Every line from the one containing "What do you see at coordinates (110, 1589)" to the end of the records below must be copied exactly, and no pictures may be included.
═══ SUPPLIED RECORDS ═══
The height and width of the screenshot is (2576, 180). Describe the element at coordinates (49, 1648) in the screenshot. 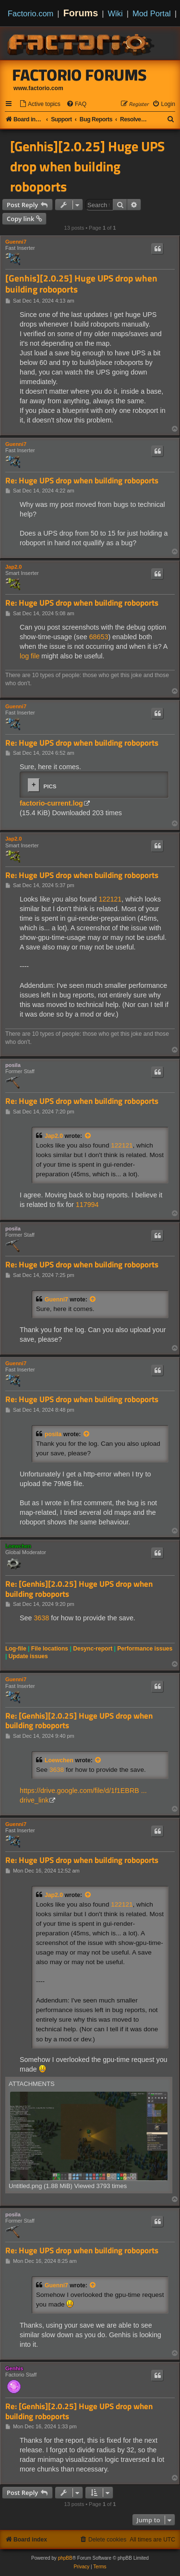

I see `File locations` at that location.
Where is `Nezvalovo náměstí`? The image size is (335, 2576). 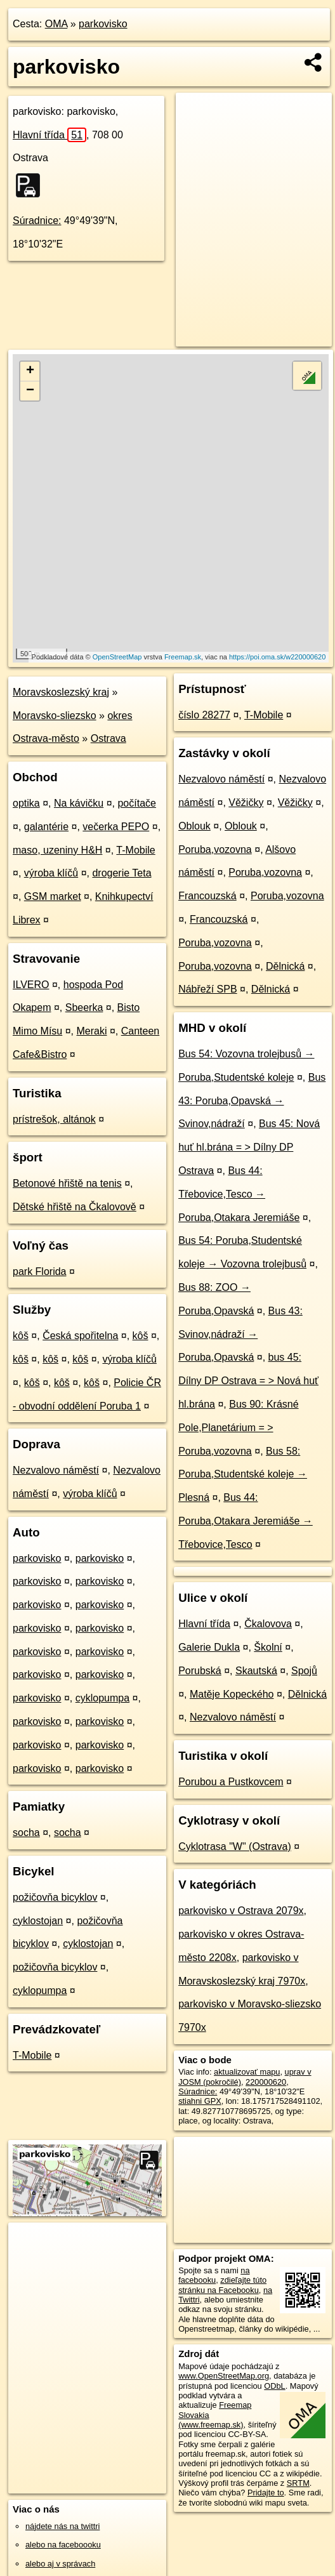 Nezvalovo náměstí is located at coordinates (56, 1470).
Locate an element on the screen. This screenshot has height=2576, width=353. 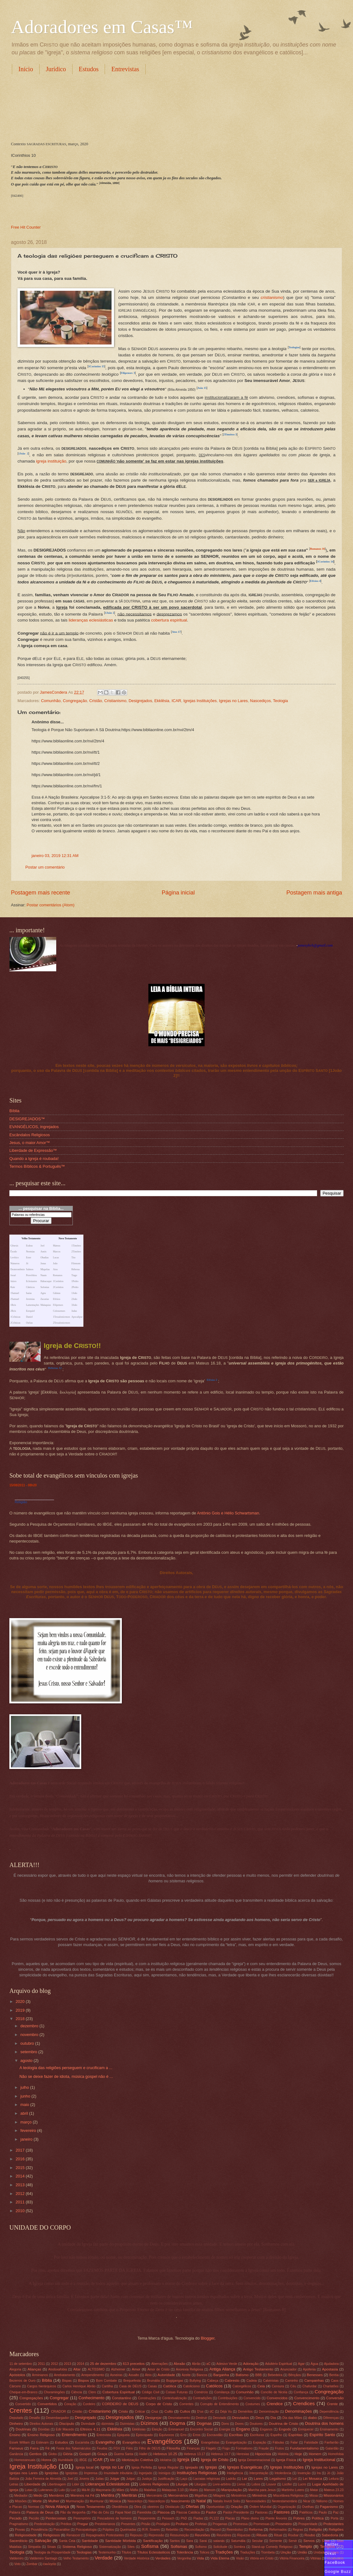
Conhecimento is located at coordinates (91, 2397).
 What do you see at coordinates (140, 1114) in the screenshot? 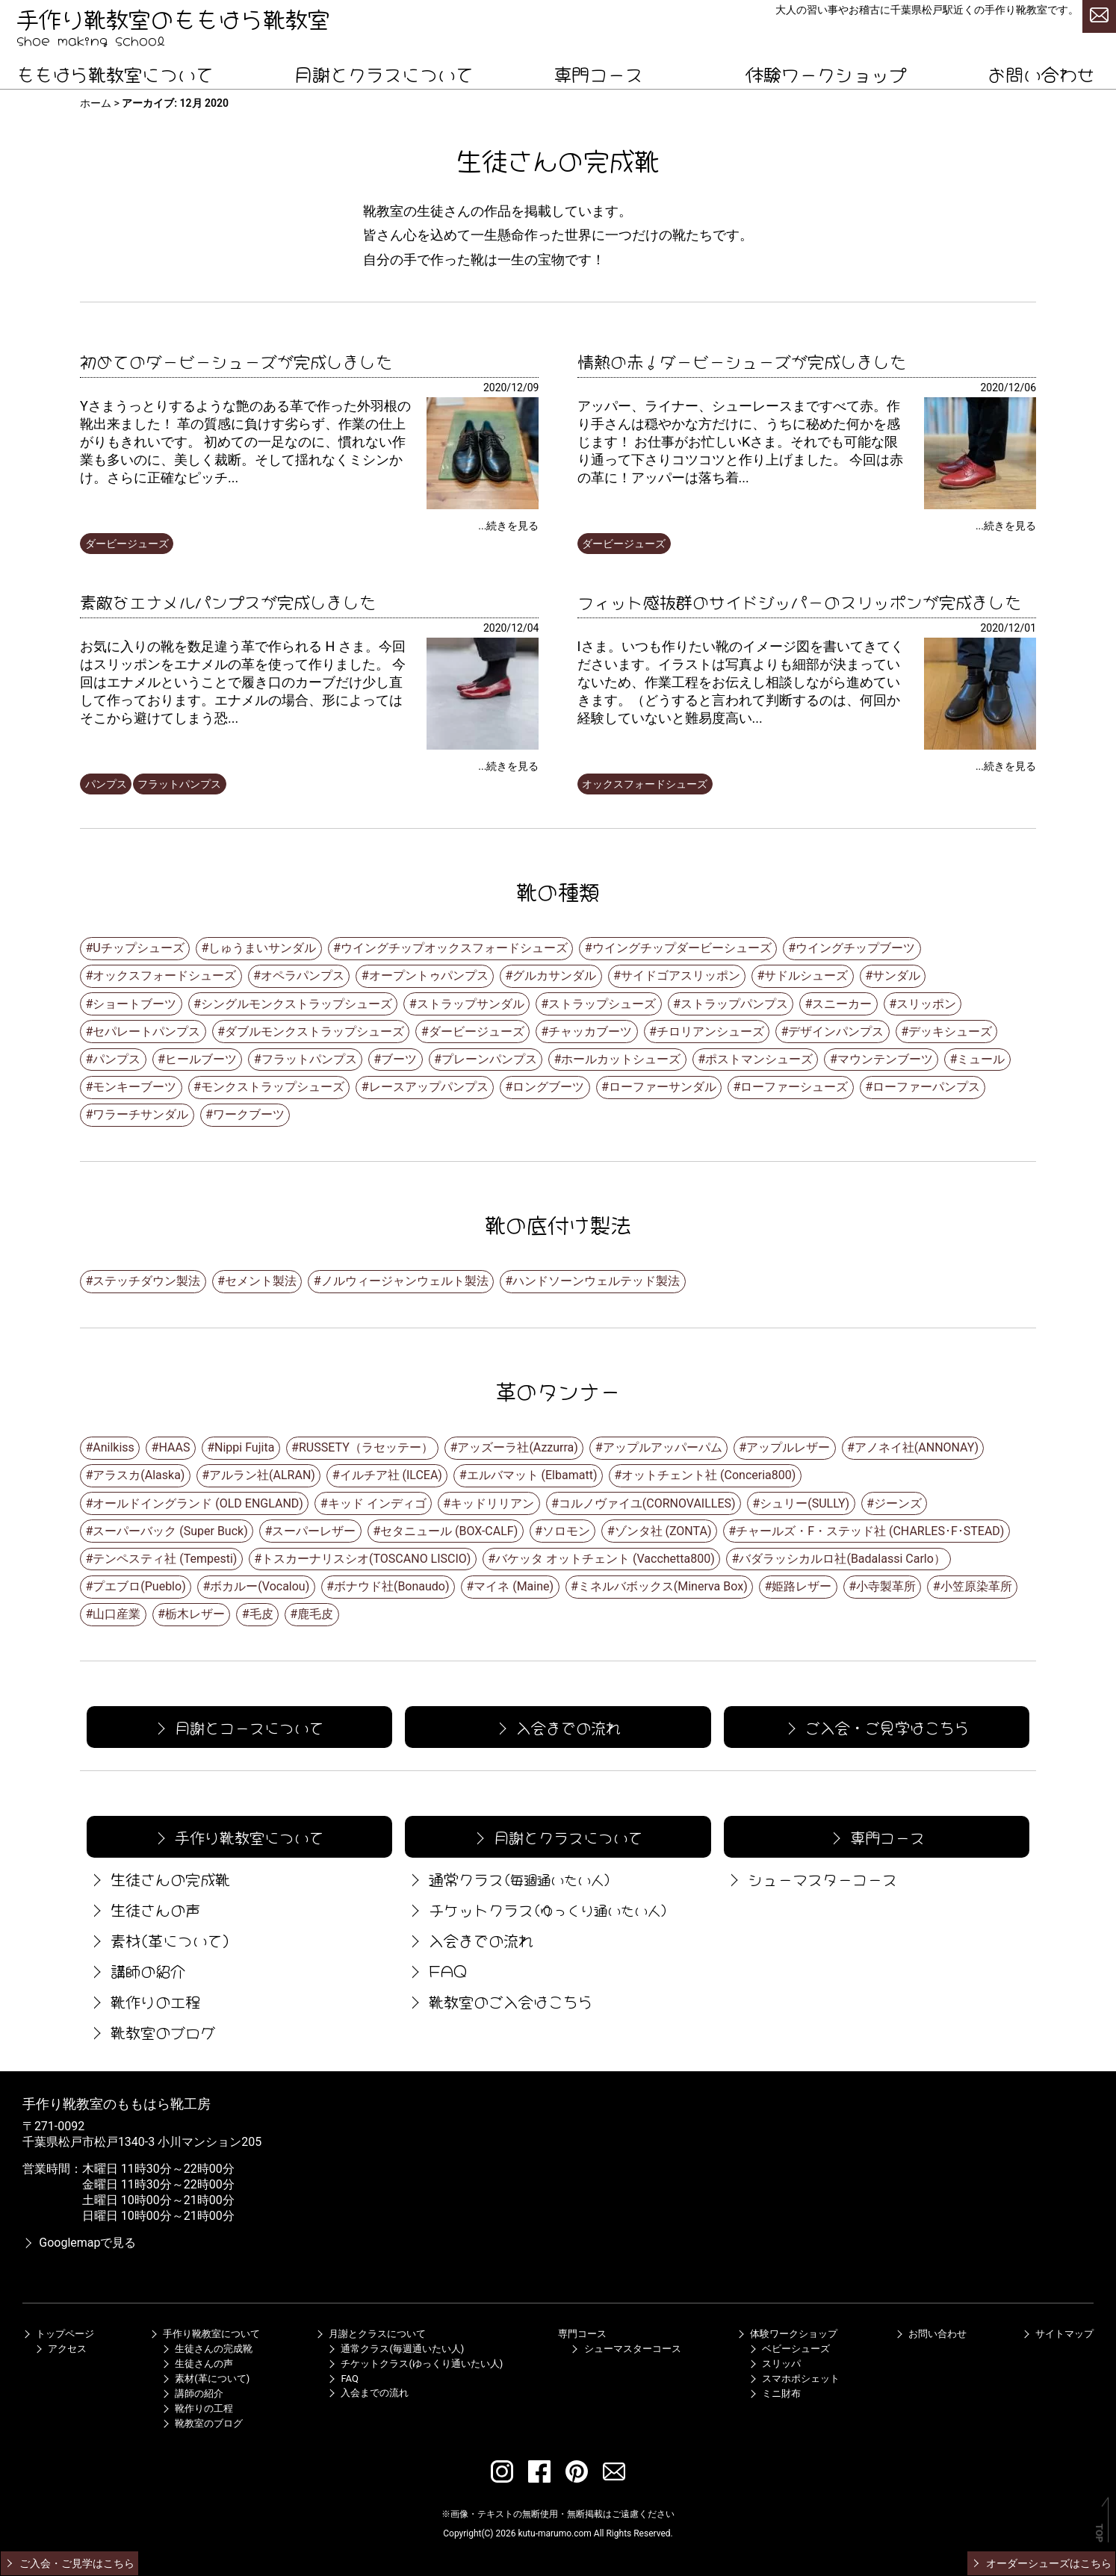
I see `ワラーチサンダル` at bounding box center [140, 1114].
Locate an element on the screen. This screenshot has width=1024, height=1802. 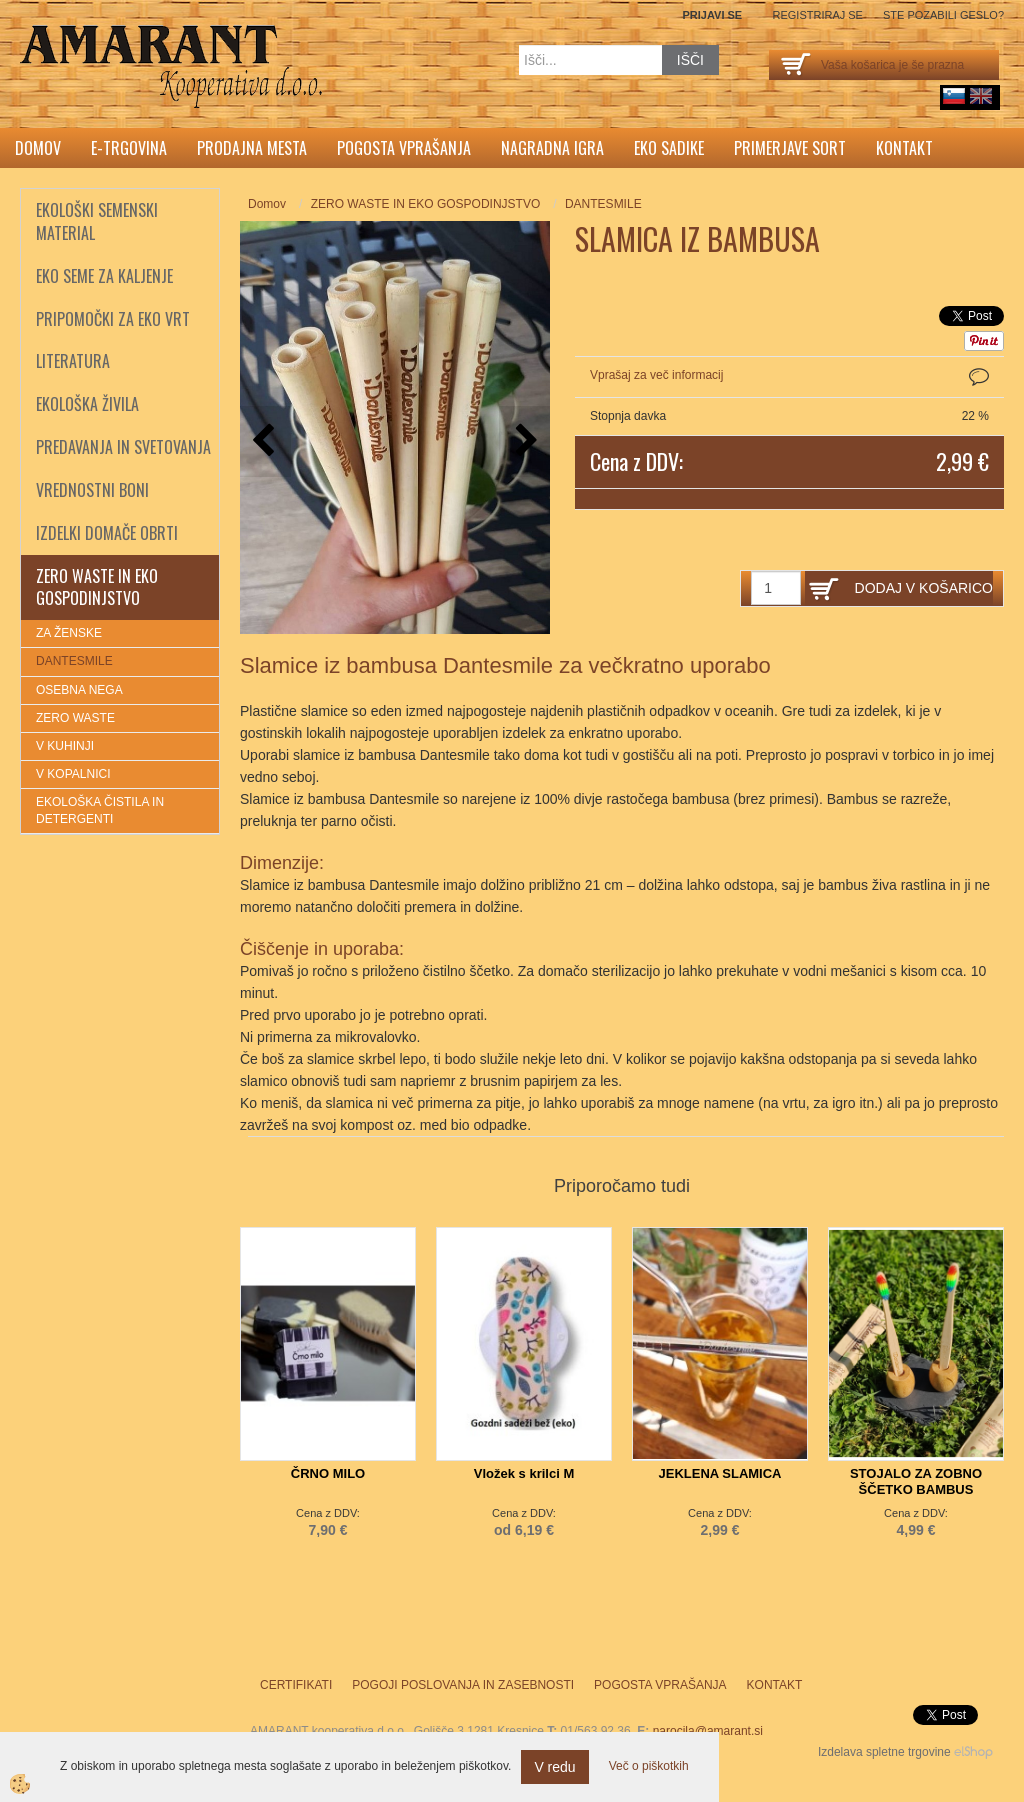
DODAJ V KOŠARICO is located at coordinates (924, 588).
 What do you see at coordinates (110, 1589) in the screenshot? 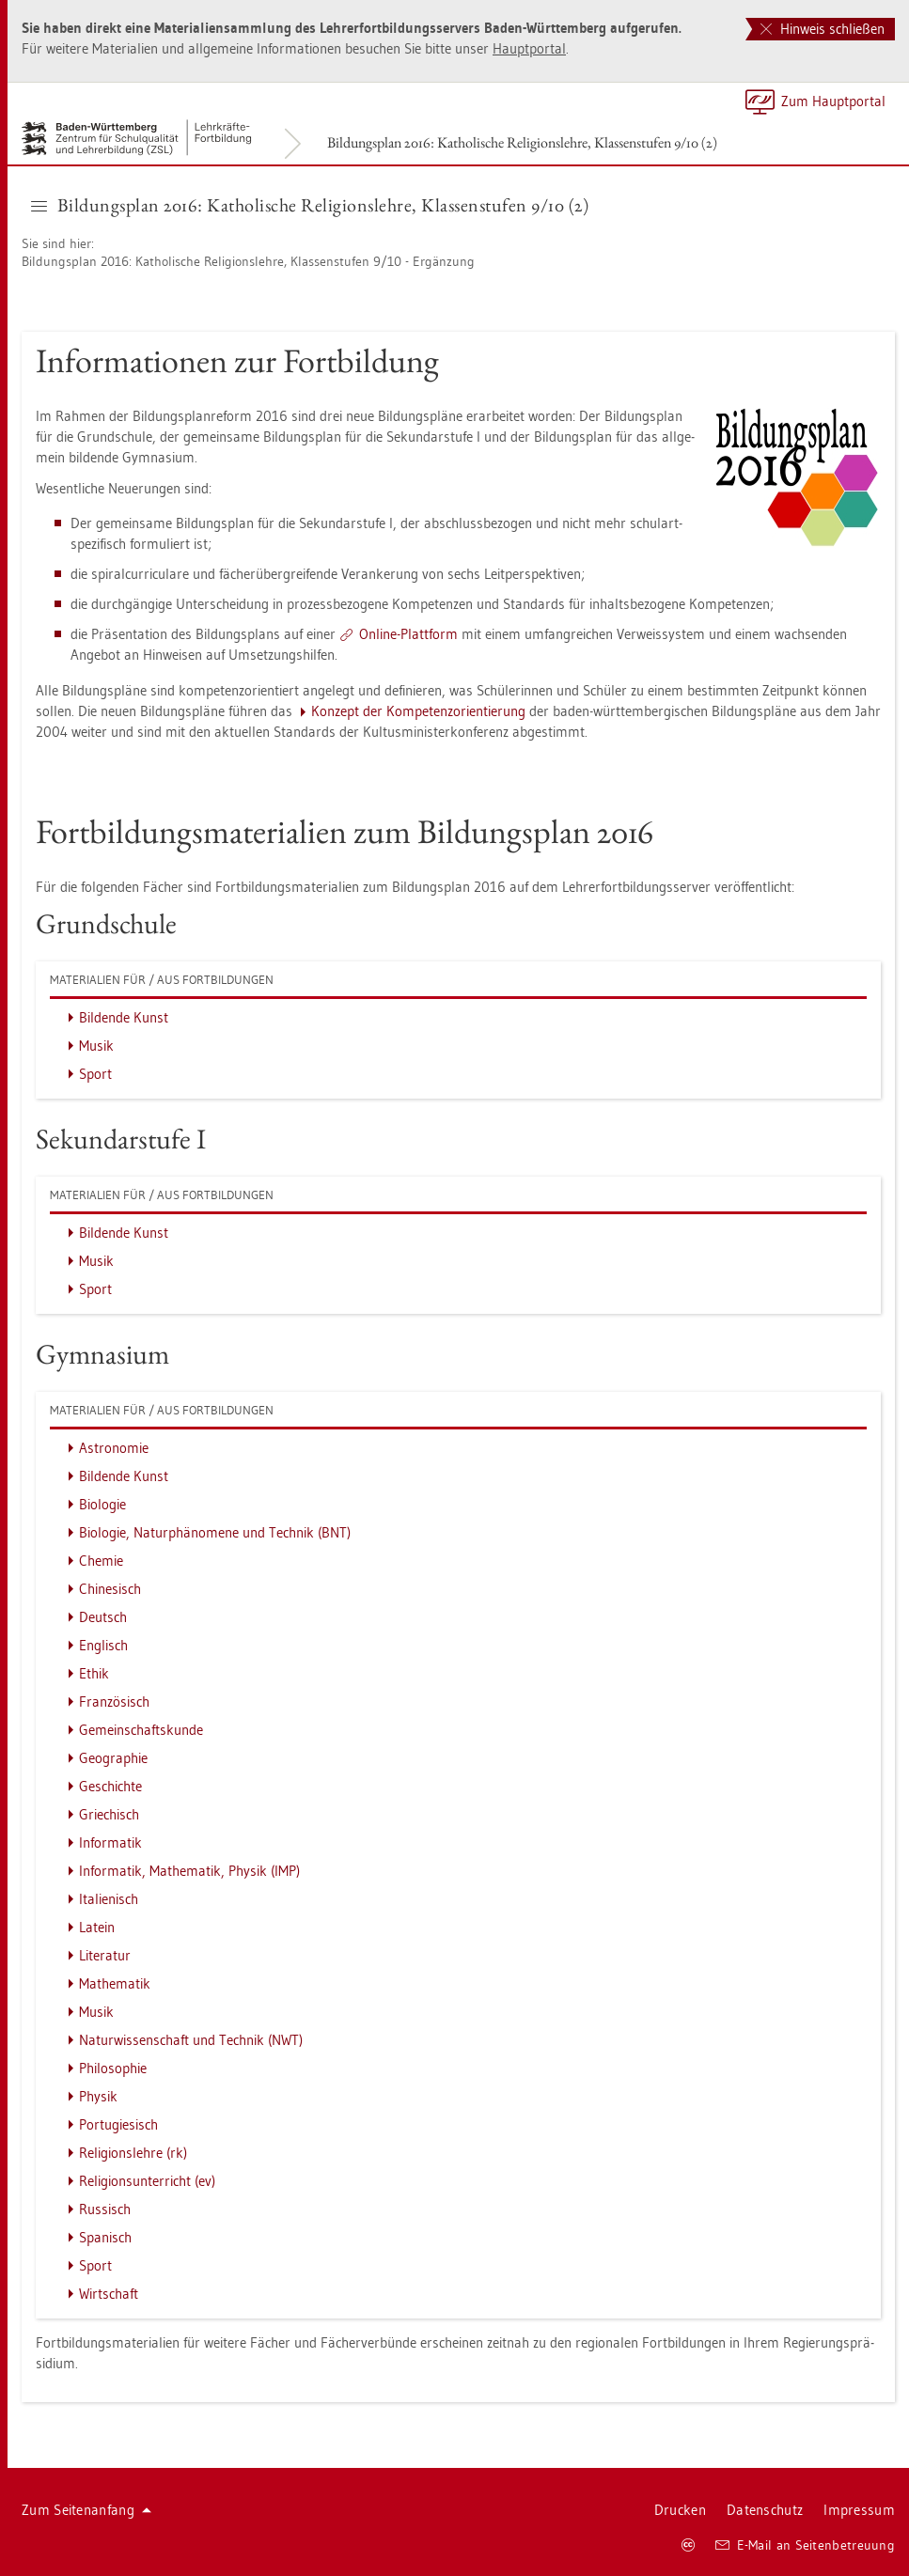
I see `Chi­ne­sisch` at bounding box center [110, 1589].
═══
ANSWER BELOW:
 What do you see at coordinates (110, 1589) in the screenshot? 
I see `Chi­ne­sisch` at bounding box center [110, 1589].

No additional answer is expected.